What is Vacant Possession?
19 April 2021
When buying or selling a property with ‘vacant possession’ the property needs to be empty on the day of completion. This means the sellers or tenants have moved out and removed all of their belongings, only leaving behind items that have been agreed with the buyer.
In England and Wales a property can be sold either with or without vacant possession.
If the property is sold without vacant possession, this usually means there will be tenants in situ. Any tenancy agreement relating to the property must be included in the contract because when you’re buying a property you need to know who, if anyone, is living in it and on what terms.
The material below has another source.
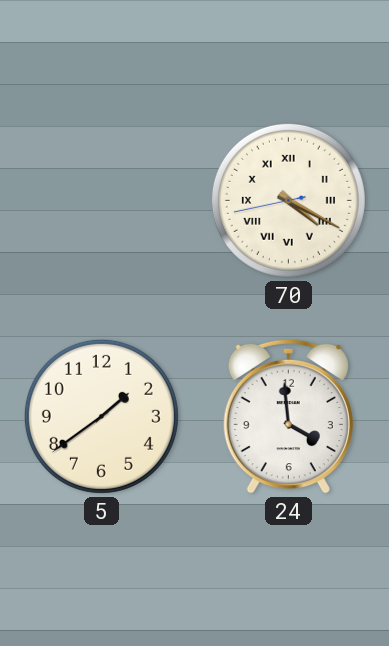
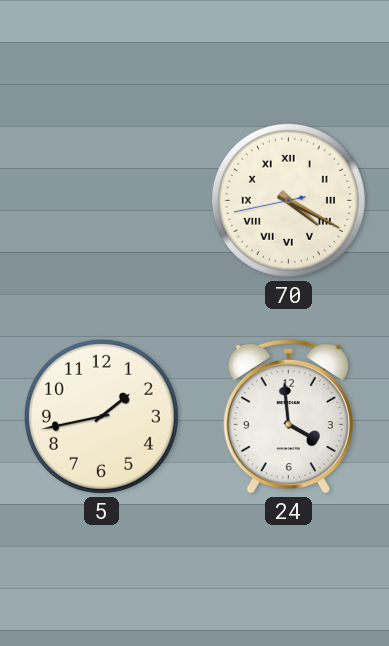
5: 1:39 -> 1:43
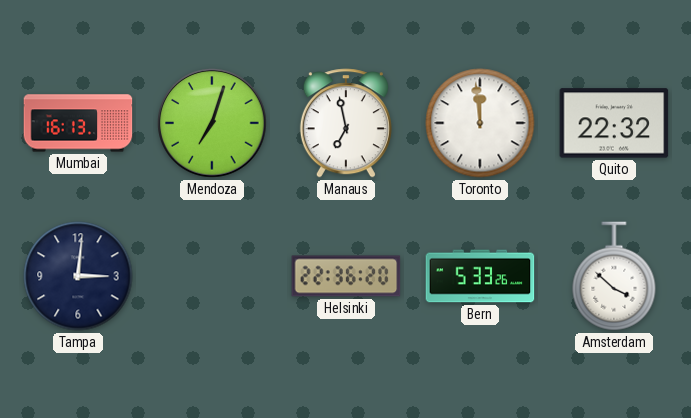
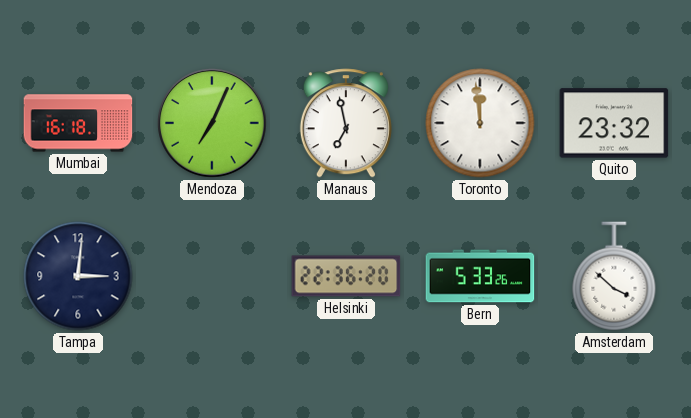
Mumbai: 16:13 -> 16:18
Mendoza: 7:03 -> 7:04
Quito: 22:32 -> 23:32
Selling or buying with tenants in situ
If you’re buying or selling with tenants already living in the property, the seller must provide you with the tenancy agreements and any information relevant to the tenancies. As the buyer, you can ask questions about the tenancies and details of the tenancies will also be listed in the contract for sale.
Your Conveyancer may be able to give you some basic guidance on buying with tenants in situ, but it’s a good idea to get more detailed advice from a Landlord and Tenant specialist. This will help you to make sure you're fully aware of the terms and implications of the tenancies before you proceed with the purchase.
Selling with vacant possession
If you sell a property with vacant possession, you or your tenants can stay there up until the day of completion. After contracts have been exchanged, you'll be under a contractual obligation to leave the property or remove your tenants on completion day, by the time specified in the contract. This is normally 2pm.
You must make sure that all belongings are removed from the property unless you’ve agreed with the buyer in advance that some items are being left behind. If you or your tenants leave behind furniture, rubbish or any items that prevent the buyer from immediately using the property, you may be breaching the terms of your contract and the buyer could make a claim against you.
If items are being left behind after completion, such as white goods, these are usually set out in the Memorandum of Sale, the fixtures and fittings form or in a private agreement.
As the seller it’s your responsibility to make sure the property is vacant on completion. If you are relying on your tenants to move out then you have little physical control over when the property is vacated. If the tenants don’t leave on time, or leave behind belongings or rubbish, you may be unable to complete the sale with vacant possession. This is likely to delay completion or result in a claim from the buyer.
It is therefore advisable to make sure your tenants leave before the exchange of contracts takes place. You may lose some rental income if the property is empty for a period, but if you exchange contracts with occupiers in the property and they don’t move out before completion, the costs could be higher than the loss of rental income.
Buying with vacant possession
If you are buying a property from a seller who lives there, they may not be able to move out before the date of completion, as the purchase of their new home may be dependent on the sale.
When exchange of contracts takes place, there's usually a gap of a week or two before completion. During this time the seller is likely to be living at the property but they will be obliged to leave by the time the sale completes. If you don’t intend to live at the property it’s still a good idea to visit the property immediately after completion to make sure it has been vacated.
If you're buying a property with a tenant or occupier living there who isn’t the seller there is a risk that the occupier may refuse to move out. If this is a concern you need to tell your Conveyancer before the exchange of contracts. It may be safer to try to insist that the property is vacant before exchange takes place.
If this is not possible then your Conveyancer can put a clause in the contract to allow you to inspect the property on the day of completion so you can be certain that the property is actually vacant.